The dozens of statues and busts of the Soviet founder in an Odessa park form a unique museum _ or graveyard _ for the many monuments to Vladimir Lenin that were hastily pulled down in Ukraine after the 1991 Soviet collapse.
Here lie busts of Lenin that once adorned schoolyards, greeted factory workers and presided over city halls. They now face each other defiantly along a 500-yard lane in the Lenin-Komsomol Park.
Odessa Mayor Eduard Gurvits sees the park as an innovative solution to the ideological dilemma facing hundreds of former Soviet cities: What to do with all those Lenins?
In planning the display last year, Gurvits called it ``a memorial to history _ so that it will never be repeated.″
Some older folks come to the park to pay homage to the bearded revolutionary whose face and dogma dominated their youth.
``I call it the alley of shame,″ said Vladimir Fyodorov, a retired naval officer who visits the park regularly. ``They line him up here to laugh at him. Nobody respects his genius.″
In many former Soviet republics, most Lenin statues have been torn down and thrown away, though in Russia some of his monuments still stand.

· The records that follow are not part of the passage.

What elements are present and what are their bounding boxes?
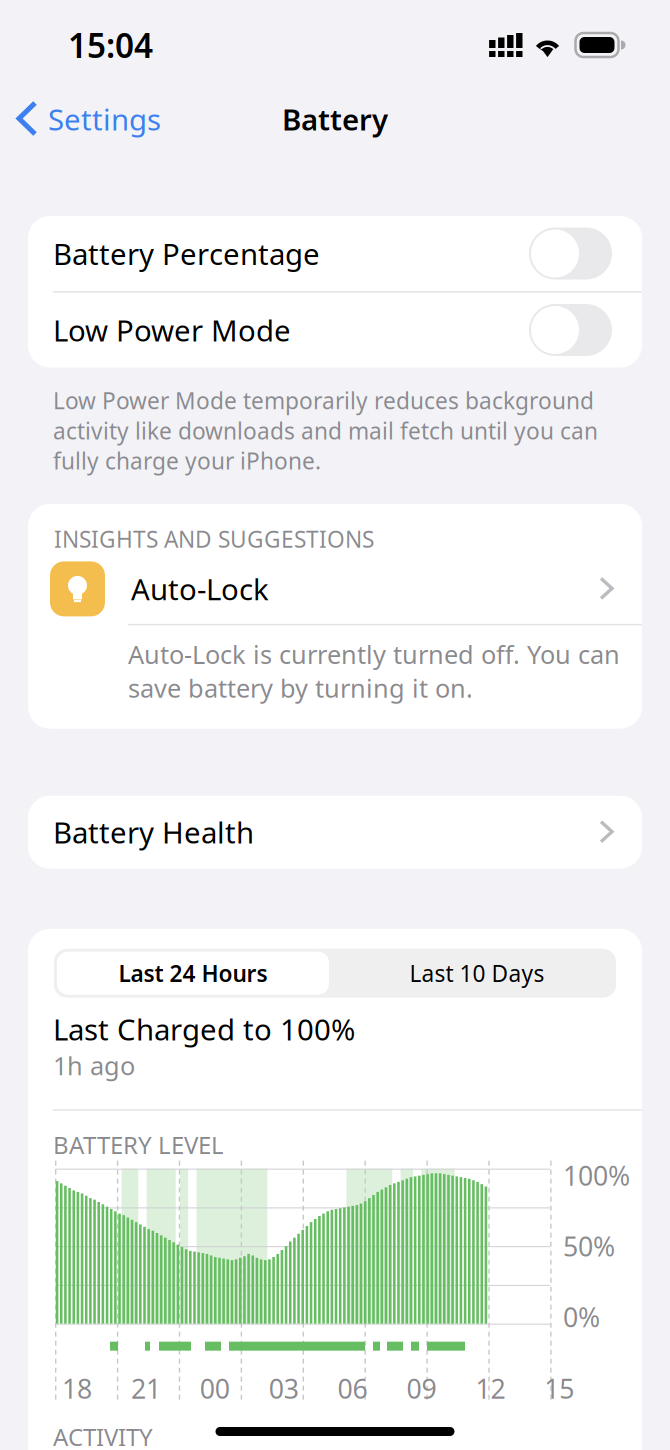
staticText: 15 (544, 1371, 574, 1406)
button[interactable]: Low Power Mode (28, 292, 642, 368)
staticText: Auto-Lock is currently turned off. You c… (128, 637, 620, 705)
staticText: 1h ago (53, 1049, 135, 1082)
staticText: Auto-Lock (131, 569, 269, 608)
staticText: INSIGHTS AND SUGGESTIONS (54, 524, 374, 554)
staticText: 03 (269, 1371, 299, 1406)
staticText: 21 (131, 1371, 161, 1406)
staticText: 12 (475, 1371, 505, 1406)
staticText: Battery Health (53, 813, 254, 852)
staticText: Low Power Mode (53, 310, 291, 350)
staticText: Settings (48, 100, 161, 138)
button[interactable]: Battery Percentage (28, 216, 642, 291)
staticText: 15:04 (68, 23, 153, 67)
staticText: 0% (563, 1299, 600, 1335)
button[interactable]: Auto-Lock (28, 554, 642, 624)
staticText: BATTERY LEVEL (53, 1129, 224, 1161)
button[interactable]: Battery Health (28, 796, 642, 869)
staticText: Low Power Mode temporarily reduces backg… (53, 386, 598, 476)
staticText: Last 10 Days (410, 958, 544, 988)
staticText: Battery Percentage (53, 234, 320, 273)
button[interactable]: Settings (0, 92, 161, 146)
staticText: 09 (406, 1371, 436, 1406)
staticText: ACTIVITY (53, 1421, 153, 1450)
staticText: Last Charged to 100% (53, 1010, 355, 1049)
staticText: 00 (200, 1371, 230, 1406)
staticText: 100% (563, 1158, 630, 1193)
staticText: Battery (282, 100, 388, 138)
staticText: 06 (338, 1371, 368, 1406)
staticText: 18 (62, 1371, 92, 1406)
staticText: 50% (563, 1228, 615, 1264)
button[interactable]: Last 24 Hours (57, 952, 329, 995)
staticText: Last 24 Hours (118, 958, 268, 988)
button[interactable]: Last 10 Days (341, 952, 613, 995)
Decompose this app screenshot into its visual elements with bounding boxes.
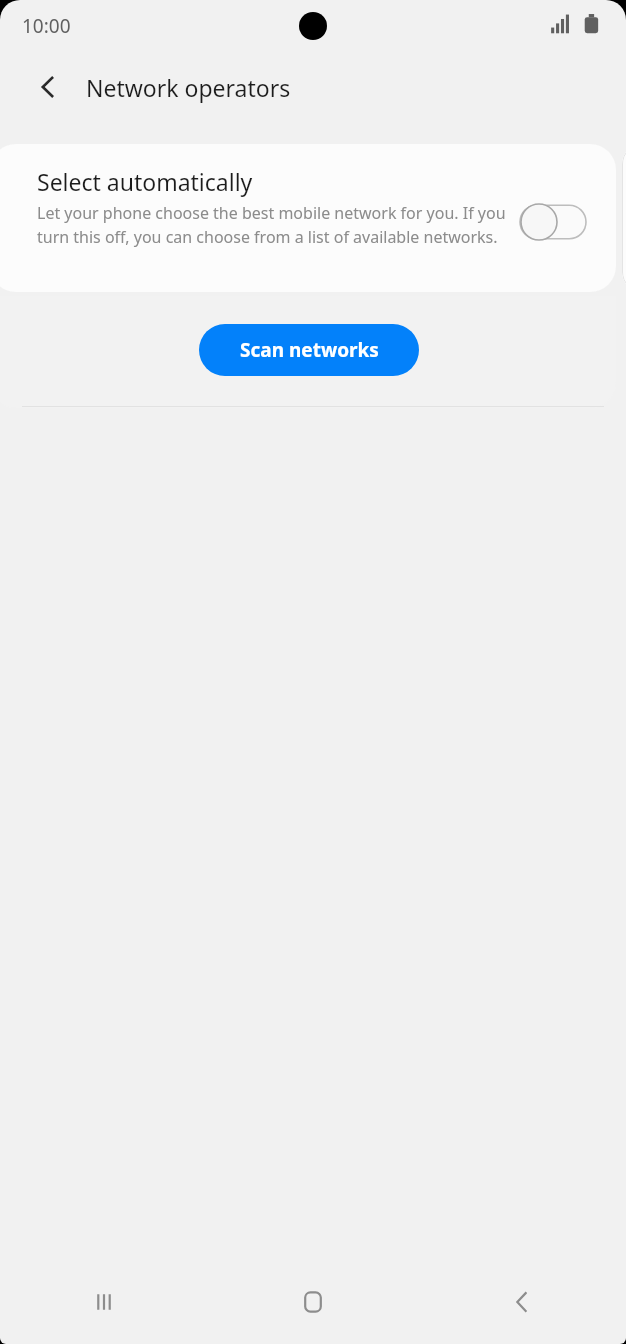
staticText: Let your phone choose the best mobile ne… [37,202,517,248]
staticText: Scan networks [240,337,379,363]
button[interactable]: Recent apps [0,1260,208,1344]
staticText: Select automatically [37,166,253,197]
staticText: Network operators [86,72,291,103]
button[interactable]: Select automatically toggle [517,200,589,244]
button[interactable]: Home [208,1260,417,1344]
button[interactable]: Back [417,1260,626,1344]
button[interactable]: Scan networks [199,324,419,376]
button[interactable]: Select automatically [0,144,616,292]
staticText: 10:00 [22,13,71,39]
button[interactable]: Back [22,61,74,113]
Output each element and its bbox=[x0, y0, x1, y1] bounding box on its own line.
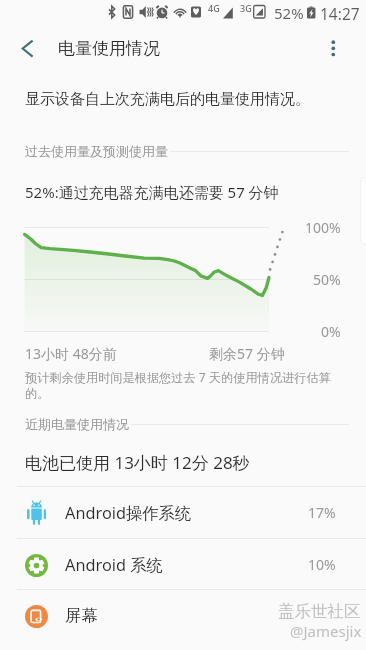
staticText: 4G bbox=[208, 2, 220, 14]
staticText: 14:27 bbox=[320, 3, 360, 24]
staticText: 13小时 48分前 bbox=[25, 344, 117, 363]
button[interactable]: Navigate up bbox=[0, 24, 56, 72]
staticText: 电量使用情况 bbox=[58, 38, 160, 59]
staticText: 屏幕 bbox=[65, 605, 98, 626]
staticText: 预计剩余使用时间是根据您过去 7 天的使用情况进行估算的。 bbox=[25, 369, 347, 401]
button[interactable]: 屏幕 bbox=[0, 590, 366, 641]
staticText: Android操作系统 bbox=[65, 502, 192, 524]
staticText: 电池已使用 13小时 12分 28秒 bbox=[25, 451, 250, 474]
staticText: 3G bbox=[240, 2, 252, 14]
staticText: Android 系统 bbox=[65, 554, 163, 576]
button[interactable]: More options bbox=[318, 24, 362, 72]
staticText: 52% bbox=[274, 3, 304, 23]
staticText: 17% bbox=[308, 503, 336, 522]
staticText: 显示设备自上次充满电后的电量使用情况。 bbox=[25, 90, 310, 109]
staticText: 盖乐世社区 bbox=[278, 601, 361, 622]
staticText: 剩余57 分钟 bbox=[209, 344, 285, 363]
staticText: @Jamesjix bbox=[290, 621, 362, 641]
staticText: 过去使用量及预测使用量 bbox=[25, 143, 168, 159]
staticText: 100% bbox=[305, 218, 341, 237]
staticText: 50% bbox=[313, 270, 341, 289]
button[interactable]: Android 系统 bbox=[0, 539, 366, 590]
staticText: 近期电量使用情况 bbox=[25, 416, 129, 432]
staticText: 52%:通过充电器充满电还需要 57 分钟 bbox=[25, 182, 279, 202]
button[interactable]: Android操作系统 bbox=[0, 487, 366, 538]
staticText: 0% bbox=[321, 322, 341, 341]
staticText: 10% bbox=[308, 555, 336, 574]
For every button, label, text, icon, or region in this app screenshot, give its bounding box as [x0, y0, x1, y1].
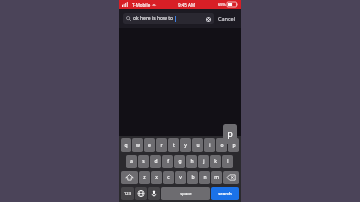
button[interactable]: Voice input	[148, 187, 160, 200]
staticText: a	[130, 158, 133, 165]
staticText: p	[227, 127, 233, 139]
staticText: 123	[124, 191, 131, 196]
button[interactable]: a	[126, 155, 137, 168]
staticText: r	[160, 142, 163, 149]
staticText: search	[218, 191, 232, 197]
staticText: ok here is how to	[133, 15, 174, 22]
staticText: m	[214, 174, 219, 181]
button[interactable]: search	[211, 187, 239, 200]
button[interactable]: q	[121, 138, 131, 152]
button[interactable]: d	[150, 155, 161, 168]
staticText: 65%	[218, 2, 226, 7]
button[interactable]: h	[186, 155, 197, 168]
button[interactable]: f	[162, 155, 173, 168]
staticText: b	[191, 174, 195, 181]
button[interactable]: s	[138, 155, 149, 168]
button[interactable]: o	[216, 138, 227, 152]
staticText: o	[220, 142, 224, 149]
staticText: x	[155, 174, 158, 181]
button[interactable]: Cancel	[217, 13, 237, 24]
staticText: u	[196, 142, 200, 149]
staticText: k	[214, 158, 217, 165]
staticText: j	[203, 158, 205, 165]
button[interactable]: l	[222, 155, 233, 168]
button[interactable]: p	[228, 138, 239, 152]
button[interactable]: x	[151, 171, 162, 184]
button[interactable]: Clear search	[205, 16, 211, 22]
button[interactable]: z	[139, 171, 150, 184]
button[interactable]: Shift	[121, 171, 138, 184]
staticText: Cancel	[218, 15, 236, 22]
button[interactable]: b	[187, 171, 198, 184]
staticText: g	[178, 158, 182, 165]
staticText: l	[227, 158, 229, 165]
button[interactable]: g	[174, 155, 185, 168]
staticText: v	[179, 174, 182, 181]
staticText: 9:45 AM	[178, 2, 196, 8]
button[interactable]: ok here is how to	[123, 13, 214, 24]
staticText: q	[124, 142, 128, 149]
button[interactable]: space	[161, 187, 210, 200]
button[interactable]: p	[223, 124, 237, 144]
staticText: n	[203, 174, 207, 181]
button[interactable]: j	[198, 155, 209, 168]
staticText: y	[184, 142, 187, 149]
button[interactable]: r	[156, 138, 167, 152]
button[interactable]: Backspace	[223, 171, 239, 184]
button[interactable]: y	[180, 138, 191, 152]
staticText: p	[232, 142, 236, 149]
button[interactable]: i	[204, 138, 215, 152]
staticText: c	[167, 174, 170, 181]
button[interactable]: k	[210, 155, 221, 168]
staticText: s	[142, 158, 145, 165]
staticText: t	[173, 142, 175, 149]
button[interactable]: t	[168, 138, 179, 152]
staticText: z	[143, 174, 146, 181]
staticText: d	[154, 158, 158, 165]
button[interactable]: w	[132, 138, 143, 152]
staticText: i	[209, 142, 211, 149]
button[interactable]: e	[144, 138, 155, 152]
button[interactable]: c	[163, 171, 174, 184]
button[interactable]: Switch keyboard	[135, 187, 147, 200]
staticText: w	[136, 142, 140, 149]
staticText: e	[148, 142, 151, 149]
button[interactable]: m	[211, 171, 222, 184]
staticText: space	[180, 191, 192, 197]
button[interactable]: u	[192, 138, 203, 152]
staticText: f	[167, 158, 169, 165]
button[interactable]: v	[175, 171, 186, 184]
button[interactable]: 123	[121, 187, 134, 200]
staticText: h	[190, 158, 194, 165]
button[interactable]: n	[199, 171, 210, 184]
staticText: T-Mobile	[132, 2, 151, 8]
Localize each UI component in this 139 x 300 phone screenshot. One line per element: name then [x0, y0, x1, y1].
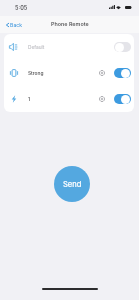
staticText: Phone Remote [51, 21, 89, 28]
staticText: 5:05 [15, 5, 28, 12]
button[interactable]: Back [4, 19, 25, 31]
staticText: Strong [28, 70, 44, 76]
button[interactable]: 1 [4, 86, 134, 112]
button[interactable]: Strong [4, 60, 134, 86]
staticText: Back [10, 22, 23, 28]
button[interactable]: Options [99, 96, 105, 102]
staticText: 1 [28, 96, 31, 102]
button[interactable]: Toggle off [114, 42, 131, 52]
button[interactable]: Toggle on [114, 94, 131, 104]
button[interactable]: Toggle on [114, 68, 131, 78]
button[interactable]: Default [4, 34, 134, 60]
button[interactable]: Options [99, 70, 105, 76]
staticText: Default [28, 44, 45, 50]
button[interactable]: Send [54, 166, 90, 202]
staticText: Send [63, 180, 82, 189]
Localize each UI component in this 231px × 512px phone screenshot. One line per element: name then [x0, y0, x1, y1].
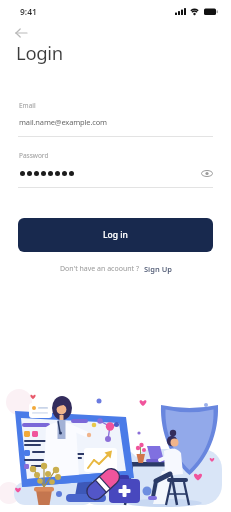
staticText: 9:41 [20, 6, 37, 18]
staticText: mail.name@example.com [19, 117, 107, 127]
staticText: Login [16, 40, 63, 65]
staticText: Log in [103, 229, 128, 241]
staticText: Sign Up [144, 264, 172, 274]
staticText: Password [19, 151, 49, 160]
button[interactable] [13, 26, 33, 40]
button[interactable]: Log in [18, 218, 213, 252]
staticText: Email [19, 101, 36, 110]
button[interactable] [18, 169, 213, 188]
button[interactable]: mail.name@example.com [18, 117, 213, 137]
button[interactable] [201, 169, 213, 178]
staticText: Don't have an acoount ? [60, 264, 139, 274]
button[interactable]: Sign Up [144, 264, 172, 274]
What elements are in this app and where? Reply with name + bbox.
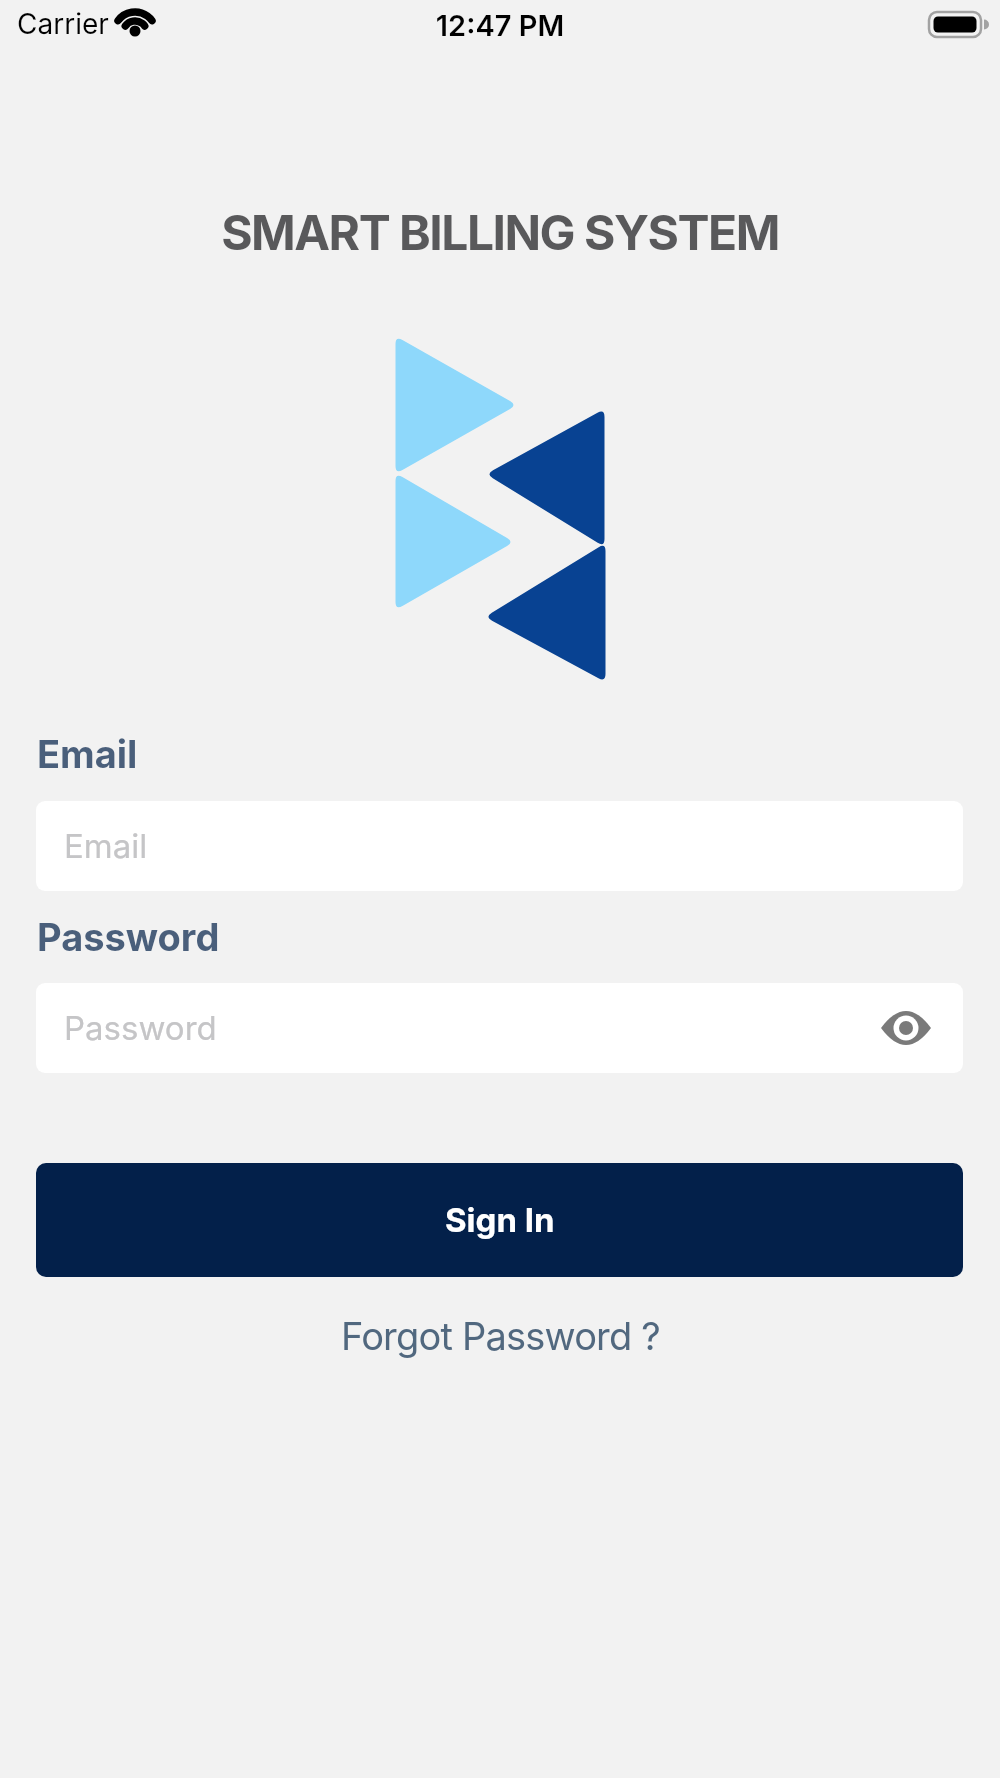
staticText: Email — [64, 826, 148, 866]
button[interactable] — [868, 990, 944, 1066]
staticText: Carrier — [17, 7, 109, 41]
button[interactable]: Sign In — [36, 1163, 963, 1277]
staticText: Sign In — [445, 1200, 555, 1240]
button[interactable]: Password — [36, 983, 963, 1073]
staticText: Forgot Password ? — [341, 1313, 660, 1359]
button[interactable]: Email — [36, 801, 963, 891]
staticText: Password — [64, 1008, 217, 1048]
staticText: Email — [37, 731, 138, 777]
staticText: 12:47 PM — [0, 8, 1000, 43]
staticText: SMART BILLING SYSTEM — [0, 203, 1000, 261]
button[interactable]: Forgot Password ? — [341, 1313, 660, 1359]
staticText: Password — [37, 914, 220, 960]
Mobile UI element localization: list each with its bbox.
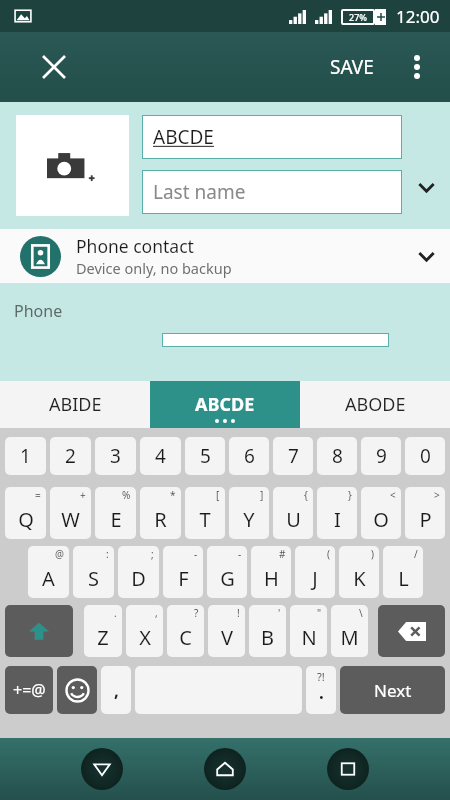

In central Moscow, a tree-shaded spot has become resting place for discredited statues rescued from warehouses or destruction, but Odessa’s Lenin-Komsomol Park is the only tribute to Lenin alone.
Inna Aron, a schoolteacher walking her Great Dane down Lenin lane, said she wanted to bring her students to the park.
``I don’t agree with his beliefs, but we can’t forget about him,″ she said. That, she says, would be little better than the sanitized history preached during Soviet times.
But her husband, Alexander, said the park wasn’t intended to be taken too seriously. ``Satire. Pure satire,″ he said.